The point of these proposals regarding tuition and college debt forgiveness is not to be a complete solution and elimination of debt but to address a major component of an unsustainable situation by simultaneously attacking it from a number of angles. We can see what happened when loans to students at for-profit scam “universities” got cut off: fewer students in ruinous life-long debt, and the for-profit “college” sector quickly shrinking as their raison d’etre (milking the student loan business) was cut off.

The question is, does that number of people in post-secondary academia (as opposed to vocational and certification schools) need to be increased by anything close to that amount? Not only are a lot of small colleges closing, as @TacoChucks points out above, but the fact remains that not everyone needs a traditional college or university education. That will only become more evident as the neoliberal/meritocratic consensus is increasingly shown to be irrelevant in the face of societal changes (including those wrought by the over-extension of said consensus).

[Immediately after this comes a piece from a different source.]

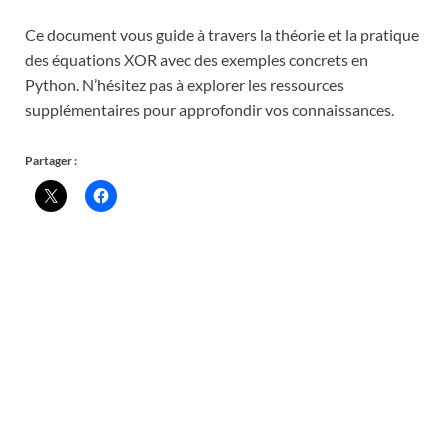
Ce document vous guide à travers la théorie et la pratique
des équations XOR avec des exemples concrets en
Python. N’hésitez pas à explorer les ressources
supplémentaires pour approfondir vos connaissances.
Partager :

If anything, the remaining reputable universities (at least those without huge endowments) need to be reminded that they aren’t for-profit enterprises and that building more dorms or classrooms or attractive amenities (all of which activities have contributed to increased tuition costs over the past decades) and investing their manpower dollars in administrators and business executives instead of instructors is not the way to go if they want to make their institutions accessible and useful to the kinds of students they select for.

Perhaps. If Il Douche can steal billions of dollars from the U.S. military for his stupid, useless wall, I’m sure similar amounts could be taken to apply to free at point of payment tuition and debt forgiveness (both of which would arguably add more to national security than F-35s for which the money will somehow always be found).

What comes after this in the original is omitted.